**Exercise objective**:
Only the lines from the one containing "Наша специализация - это" through the last line below should be written out, exactly and with both ends kept.

**Supplied records**:
================
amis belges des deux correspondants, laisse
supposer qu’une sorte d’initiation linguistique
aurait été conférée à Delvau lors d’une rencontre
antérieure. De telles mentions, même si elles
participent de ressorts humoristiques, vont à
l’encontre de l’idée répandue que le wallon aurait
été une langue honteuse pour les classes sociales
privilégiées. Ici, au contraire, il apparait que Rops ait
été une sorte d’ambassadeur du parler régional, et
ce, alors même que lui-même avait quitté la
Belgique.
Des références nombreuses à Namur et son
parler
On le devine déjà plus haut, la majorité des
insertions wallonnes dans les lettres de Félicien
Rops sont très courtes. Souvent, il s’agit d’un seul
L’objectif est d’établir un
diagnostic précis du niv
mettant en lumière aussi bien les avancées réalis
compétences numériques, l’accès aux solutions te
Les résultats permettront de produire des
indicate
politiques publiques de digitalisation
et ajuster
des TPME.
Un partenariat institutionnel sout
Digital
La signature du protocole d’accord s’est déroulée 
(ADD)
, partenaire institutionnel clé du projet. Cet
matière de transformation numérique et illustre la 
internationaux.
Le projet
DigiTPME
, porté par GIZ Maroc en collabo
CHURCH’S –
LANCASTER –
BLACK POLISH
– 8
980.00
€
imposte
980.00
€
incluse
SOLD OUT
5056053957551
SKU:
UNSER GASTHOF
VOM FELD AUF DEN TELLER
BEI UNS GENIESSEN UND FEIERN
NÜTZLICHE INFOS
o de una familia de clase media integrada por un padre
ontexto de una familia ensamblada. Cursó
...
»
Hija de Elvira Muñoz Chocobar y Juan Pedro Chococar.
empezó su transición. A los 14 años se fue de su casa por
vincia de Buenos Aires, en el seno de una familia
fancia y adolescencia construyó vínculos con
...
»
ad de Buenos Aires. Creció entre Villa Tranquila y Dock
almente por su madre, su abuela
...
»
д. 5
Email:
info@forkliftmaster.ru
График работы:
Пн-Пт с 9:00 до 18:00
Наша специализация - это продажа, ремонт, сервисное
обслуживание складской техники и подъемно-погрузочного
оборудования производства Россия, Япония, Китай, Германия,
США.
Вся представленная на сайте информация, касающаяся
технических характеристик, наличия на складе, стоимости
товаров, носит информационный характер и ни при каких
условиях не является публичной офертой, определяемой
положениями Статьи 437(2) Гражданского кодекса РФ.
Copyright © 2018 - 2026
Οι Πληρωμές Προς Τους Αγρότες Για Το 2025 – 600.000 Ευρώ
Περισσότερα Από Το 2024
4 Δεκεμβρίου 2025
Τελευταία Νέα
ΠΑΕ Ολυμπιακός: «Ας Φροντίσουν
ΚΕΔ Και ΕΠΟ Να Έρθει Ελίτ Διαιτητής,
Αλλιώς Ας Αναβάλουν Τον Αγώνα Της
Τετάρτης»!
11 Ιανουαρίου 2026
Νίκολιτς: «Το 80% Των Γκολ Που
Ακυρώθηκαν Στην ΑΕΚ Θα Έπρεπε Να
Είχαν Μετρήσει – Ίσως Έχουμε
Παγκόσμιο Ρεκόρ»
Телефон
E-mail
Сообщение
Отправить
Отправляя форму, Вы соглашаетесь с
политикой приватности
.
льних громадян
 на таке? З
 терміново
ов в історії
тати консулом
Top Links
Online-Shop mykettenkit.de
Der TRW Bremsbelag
================
**Answer to the problem**:
Наша специализация - это продажа, ремонт, сервисное
обслуживание складской техники и подъемно-погрузочного
оборудования производства Россия, Япония, Китай, Германия,
США.
Вся представленная на сайте информация, касающаяся
технических характеристик, наличия на складе, стоимости
товаров, носит информационный характер и ни при каких
условиях не является публичной офертой, определяемой
положениями Статьи 437(2) Гражданского кодекса РФ.
Copyright © 2018 - 2026
Οι Πληρωμές Προς Τους Αγρότες Για Το 2025 – 600.000 Ευρώ
Περισσότερα Από Το 2024
4 Δεκεμβρίου 2025
Τελευταία Νέα
ΠΑΕ Ολυμπιακός: «Ας Φροντίσουν
ΚΕΔ Και ΕΠΟ Να Έρθει Ελίτ Διαιτητής,
Αλλιώς Ας Αναβάλουν Τον Αγώνα Της
Τετάρτης»!
11 Ιανουαρίου 2026
Νίκολιτς: «Το 80% Των Γκολ Που
Ακυρώθηκαν Στην ΑΕΚ Θα Έπρεπε Να
Είχαν Μετρήσει – Ίσως Έχουμε
Παγκόσμιο Ρεκόρ»
Телефон
E-mail
Сообщение
Отправить
Отправляя форму, Вы соглашаетесь с
политикой приватности
.
льних громадян
 на таке? З
 терміново
ов в історії
тати консулом
Top Links
Online-Shop mykettenkit.de
Der TRW Bremsbelag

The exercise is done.